No dish is as popular or representative of the American food pantheon as the burger, served in endless variations from fast food (under a buck even) to sliders to gourmet versions by many notable celebrity chefs. It’s been deconstructed, reconstructed, reimagined, served on lettuce, in wraps, on pizza, and the beef has been replaced by everything from veggies to shrimp to duck to bison. The “original” served at Louis’ Lunch in New Haven, Conn., is a basic prototype that predates the invention of the burger’s most important accessory, the hamburger bun.

Louis’ is an institution that time has passed by, and it remains pretty much as it was more than 100 years ago, a standalone shack that looks like a State Fair kiosk in downtown New Haven. Louis’ says it invented the burger, and while there are many other claimants and conflicting stories, the restaurant has many historians and even the Library of Congress on its side. The original custom-made upright cast iron gas grills, sort of vertical waffle irons for burgers, are still used here. Guests order at the counter, and the décor mainly consists of handmade signs (on which pie flavors are intentionally and elaborately misspelled: Appul, Bluuberry, Cheri, etc.) and admonitions (“Leave bottles here,” “Closed all August,” etc.). There are only a couple of tables, a half dozen old-fashioned school seats with built-in “arm desks,” which are set into recesses carved into a wooden wall, and the back room has been converted into a souvenir stand for t-shirts and logo items.

The entire menu consists of a burger, cheeseburger, raw onion and tomato, with sides limited to bags of chips or a Styrofoam coffee cup of cold potato salad. That, and pie for dessert, is it. The biggest selection is beverages, which includes lots of soft drinks, most notably old-fashioned sodas from the local Foxon factory (also served at New Haven’s famous Pepe’s pizzeria). Louis’ is frequently jammed with a line out the door, and while locals know the ordering lingo (“cheese-onion” or “cheese-works”) and never ask for ketchup, which they famously refuse to serve, the staff is very nice and patient, happily tolerating the many naive first timers who ignore the well posted signs.

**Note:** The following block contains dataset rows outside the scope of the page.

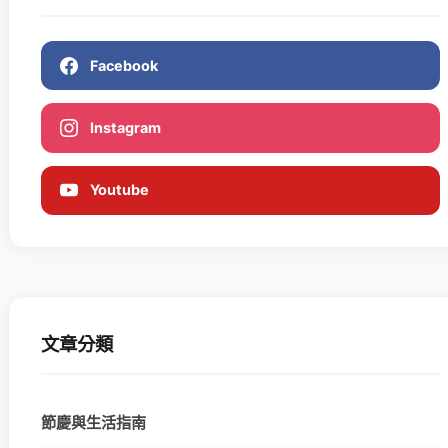
Facebook
Instagram
Youtube
文章分類
節慶與生活指南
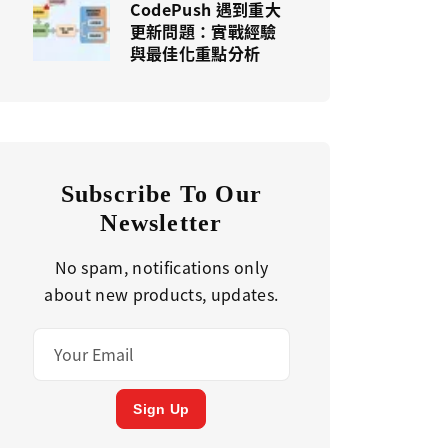
CodePush 遇到重大
更新問題：實戰經驗
與最佳化重點分析
Subscribe To Our
Newsletter
No spam, notifications only
about new products, updates.
Sign Up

The burgers are proudly unchanged since 1900, always served medium rare (unless you specify well done) on toasted white bread. If you order a cheeseburger, the bread is spread with something resembling WisPride cheese spread that you hardly taste when eating. Thanks to endless repetition and experience, the medium rare is perfectly cooked, which is unusual in the burger world, and the potato salad, while bland, is clearly homemade, creamy and chunky. The place is both historic and charming and you can see the burgers cooking in the unique and antique upright gas grills, so you go for the story — to be frank, there are much better burgers to be had.

Chicken tenders 

Everything about the Puritan Backroom, in Manchester, N.H., is unlikely, including its massive success and local popularity. The huge, sprawling complex contains a conference center, large function and banquet spaces, and a perennially busy takeout storefront with a bustling ice cream stand, in addition to the large main restaurant for dining in, and all of this is an offbeat spot outside downtown along a strip full of car dealerships and mini-malls. The most unlikely thing about the Puritan Backroom is also the most compelling reason to visit: it is believed to be the birthplace of the fried chicken tender, a popular contribution to the American food canon. An institution opened a century ago (in 1917) by Greek immigrants, it is part of Manchester’s fabric, the place for birthday parties, multi-generational family dinners, large group get-togethers, teams of kids after sports games, couples on dates, and just about everyone.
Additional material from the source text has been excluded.